• [Task item]
Across the records below, count the lines that contain "минут" and write down only the count.

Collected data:
=== Begin Enclosure ===

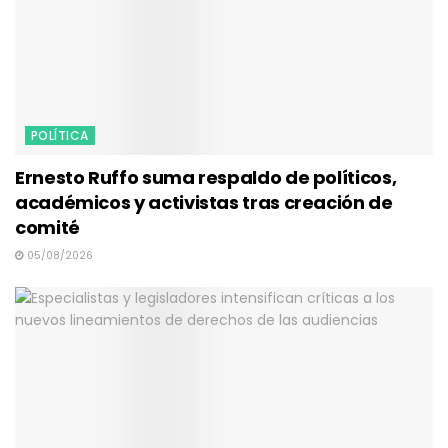
POLÍTICA
Ernesto Ruffo suma respaldo de políticos,
académicos y activistas tras creación de
comité
05/08/2026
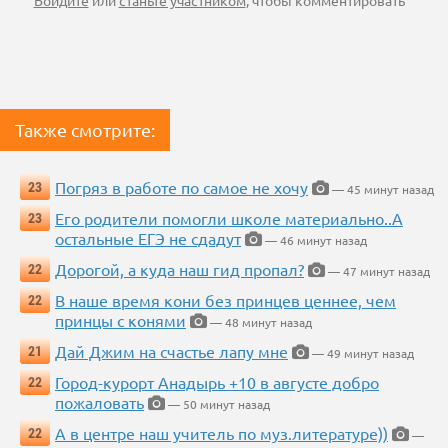
Войдите
или
станьте участником
, чтобы комментировать
Также смотрите:
Погряз в работе по самое не хочу
23
— 45 минут назад
Его родители помогли школе материально..А
23
остальные ЕГЭ не сдадут
— 46 минут назад
Дорогой, а куда наш гид пропал?
22
— 47 минут назад
В наше время кони без принцев ценнее, чем
22
принцы с конями
— 48 минут назад
Дай Джим на счастье лапу мне
21
— 49 минут назад
Город-курорт Анадырь +10 в августе добро
22
пожаловать
— 50 минут назад
А в центре наш учитель по муз.литературе))
22
—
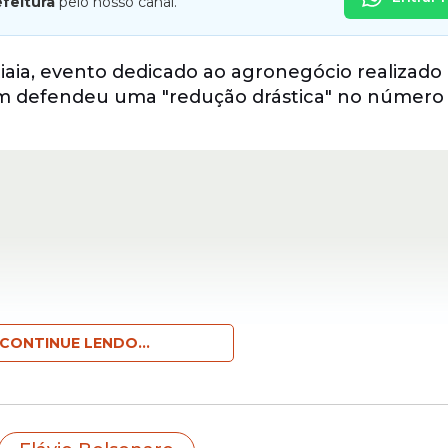
efeitura
pelo nosso canal.
tiaia, evento dedicado ao agronegócio realizad
m defendeu uma "redução drástica" no número
CONTINUE LENDO...
alinhada ao governo de direita evitaria "decisõ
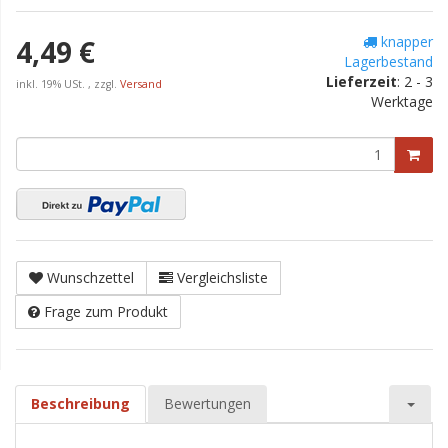
knapper
4,49 €
Lagerbestand
Lieferzeit
:
2 - 3
inkl. 19% USt. , zzgl.
Versand
Werktage
Wunschzettel
Vergleichsliste
Frage zum Produkt
Beschreibung
Bewertungen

=== End Enclosure ===

• [Answer below]
6